說起閑話,那可真是歷史悠久。要是追根溯源的話,恐怕早在人類社會產生語言之時,閑話就應運而生了。依照各種考古實據來看,遠古之時的氏族部落規模并不大,十幾人,頂多幾十人的小團體,每天過著日出而獵,日落而息的遷移生活。沒有當代的電報,電話,電腦,他們僅有的娛樂生活與交流方式就只有說說閑話了。想象一下,我們身著獸皮,披頭散發的祖先,一邊打獵,采摘堅果,一邊用我們并不熟知的語言嘰嘰咕咕,談笑風生,就這樣經歷著每一個日出日落,金黃的余暉下,溫暖的篝火邊,都留下過他們親密私語的身影,那一刻的愉悅與溫馨,應該是亙古不變的。

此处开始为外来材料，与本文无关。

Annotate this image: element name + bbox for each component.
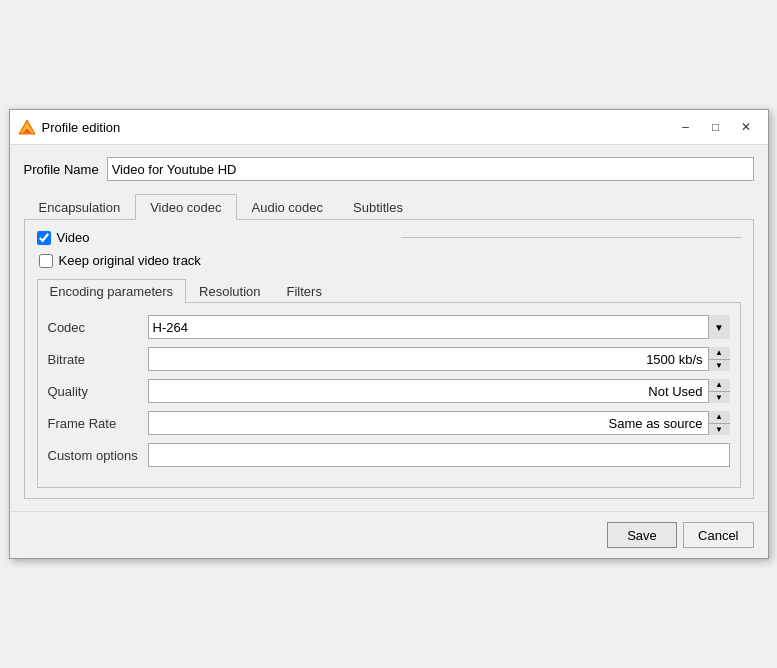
tab-encapsulation[interactable]: Encapsulation: [24, 194, 136, 220]
custom-options-row: Custom options: [48, 443, 730, 467]
tab-resolution[interactable]: Resolution: [186, 279, 273, 303]
tab-subtitles[interactable]: Subtitles: [338, 194, 418, 220]
minimize-button[interactable]: –: [672, 116, 700, 138]
profile-edition-dialog: Profile edition – □ ✕ Profile Name Encap…: [9, 109, 769, 559]
dialog-footer: Save Cancel: [10, 511, 768, 558]
quality-spin-up[interactable]: ▲: [709, 379, 730, 392]
quality-spin-down[interactable]: ▼: [709, 392, 730, 404]
keep-original-row: Keep original video track: [39, 253, 741, 268]
close-button[interactable]: ✕: [732, 116, 760, 138]
tab-audio-codec[interactable]: Audio codec: [237, 194, 339, 220]
vlc-icon: [18, 118, 36, 136]
video-section-label: Video: [57, 230, 397, 245]
framerate-spin-up[interactable]: ▲: [709, 411, 730, 424]
inner-tabs: Encoding parameters Resolution Filters: [37, 278, 741, 303]
framerate-input[interactable]: [148, 411, 730, 435]
quality-row: Quality ▲ ▼: [48, 379, 730, 403]
encoding-parameters-content: Codec H-264 H-265 MPEG-4 MPEG-2 VP8 VP9 …: [37, 303, 741, 488]
framerate-row: Frame Rate ▲ ▼: [48, 411, 730, 435]
bitrate-spin-down[interactable]: ▼: [709, 360, 730, 372]
quality-input[interactable]: [148, 379, 730, 403]
window-controls: – □ ✕: [672, 116, 760, 138]
framerate-label: Frame Rate: [48, 416, 148, 431]
tab-content-video-codec: Video Keep original video track Encoding…: [24, 220, 754, 499]
custom-options-input[interactable]: [148, 443, 730, 467]
save-button[interactable]: Save: [607, 522, 677, 548]
custom-options-wrapper: [148, 443, 730, 467]
section-divider: [401, 237, 741, 238]
bitrate-row: Bitrate ▲ ▼: [48, 347, 730, 371]
bitrate-input[interactable]: [148, 347, 730, 371]
bitrate-label: Bitrate: [48, 352, 148, 367]
svg-rect-3: [23, 132, 31, 134]
bitrate-spinbox: ▲ ▼: [148, 347, 730, 371]
framerate-spin-buttons: ▲ ▼: [708, 411, 730, 435]
bitrate-spin-up[interactable]: ▲: [709, 347, 730, 360]
framerate-spinbox: ▲ ▼: [148, 411, 730, 435]
profile-name-row: Profile Name: [24, 157, 754, 181]
codec-select-wrapper: H-264 H-265 MPEG-4 MPEG-2 VP8 VP9 ▼: [148, 315, 730, 339]
profile-name-label: Profile Name: [24, 162, 99, 177]
profile-name-input[interactable]: [107, 157, 754, 181]
title-bar: Profile edition – □ ✕: [10, 110, 768, 145]
main-tabs: Encapsulation Video codec Audio codec Su…: [24, 193, 754, 220]
quality-spin-buttons: ▲ ▼: [708, 379, 730, 403]
video-section-checkbox[interactable]: [37, 231, 51, 245]
codec-label: Codec: [48, 320, 148, 335]
keep-original-label: Keep original video track: [59, 253, 201, 268]
custom-options-label: Custom options: [48, 448, 148, 463]
codec-select[interactable]: H-264 H-265 MPEG-4 MPEG-2 VP8 VP9: [148, 315, 730, 339]
tab-video-codec[interactable]: Video codec: [135, 194, 236, 220]
quality-spinbox: ▲ ▼: [148, 379, 730, 403]
quality-label: Quality: [48, 384, 148, 399]
framerate-spin-down[interactable]: ▼: [709, 424, 730, 436]
codec-row: Codec H-264 H-265 MPEG-4 MPEG-2 VP8 VP9 …: [48, 315, 730, 339]
cancel-button[interactable]: Cancel: [683, 522, 753, 548]
bitrate-spin-buttons: ▲ ▼: [708, 347, 730, 371]
keep-original-checkbox[interactable]: [39, 254, 53, 268]
tab-encoding-parameters[interactable]: Encoding parameters: [37, 279, 187, 303]
dialog-title: Profile edition: [42, 120, 672, 135]
tab-filters[interactable]: Filters: [274, 279, 335, 303]
video-section-header: Video: [37, 230, 741, 245]
maximize-button[interactable]: □: [702, 116, 730, 138]
dialog-body: Profile Name Encapsulation Video codec A…: [10, 145, 768, 511]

隨著歷史的車輪轆轆前進,當夏商周秦依次出現在斑駁的史冊上,閑話也隨著人類社會的發展脫離了雛形,長出了豐滿的羽翼。通觀大江南北,士農工商,無論何時何地,無論何種社會階層,閑話永遠是人們生活不可或缺的一部分。粗放的遼北之地,每當天寒地凍的大風時節,左鄰右舍的婦女總愛聚到一張炕上,納鞋底,做針線活兒,剝苞谷……手里忙得不亦樂乎,嘴上更不閑著,年景收成,東家長西家短,全被晾在桌面上供大伙兒說笑,再加上炕邊鍋里的熬白菜,那一番光景,比現在的春晚還熱鬧。到婉約的江南小鎮去,那兒閑話的風氣也毫不遜色。我還記得有個地方有“喝婆婆茶”的風俗,所謂“喝婆婆茶”,就是已出嫁的女子在社日那天聚在某一家喝白果茶。參加的女子不論年齡,總會穿戴上最好的衣物,帶上針線活,到約定的地方去動一天的嘴皮子。想想那一屋子花枝招展的女子,手指靈巧地穿針引線,繡出精巧的花樣,笑語盈盈,一屋子的吳音軟語,那該是怎樣的旖旎風景。
但你千萬別只把閑話當作一種簡單的消遣方式。有時候,小小的一句閑話能關系到人命。東晉之時流行清談,貧寒有識之士不入仕,卻愛在私下里談論政事,抨擊權貴,但有些言論被人說閑話傳了出去,一傳十,十傳百,到了權貴耳中,話總會變了味兒。著名的“竹林七賢”之一嵇康便是因此而獲罪問斬,名傳千古的《廣陵散》從此絕于世上。
對于那樣搬弄是非,愛說閑話的人,人們總是持鄙夷的態度。佛家的因果循環中就有“多妄語”這一項罪,相傳“長舌婦”們死后會被拔舌、下油鍋、打入十八層地獄,真假我不得而知,但從中可看出封建禮教對人的言語有諸多約束。儒學要求君子“謹言慎行”,婦道要求女子“嫻靜少語”,大抵都是出于維護禮教,減少是非的目的。但若靜下心來想一想,過分狂熱的八卦只會留下空虛和不知所措,但完全摒棄“閑話”,人就等于活在零度,生活好比一潭死水,失去意義。在這時,我總會無比想念最初時的閑話,沒有政治殘酷的黑暗,沒有庸人嘩眾取寵的可笑,散發著北地氤氳的熱氣,浸漬著南國淡淡的花香,只在人心底留下沉甸甸的溫暖。
或許閑話的本質,也就是人們對生活的一種享受方式,是另一種慵懶的放松吧!
王卓然,浙江紹興市第一中學高三年級學生。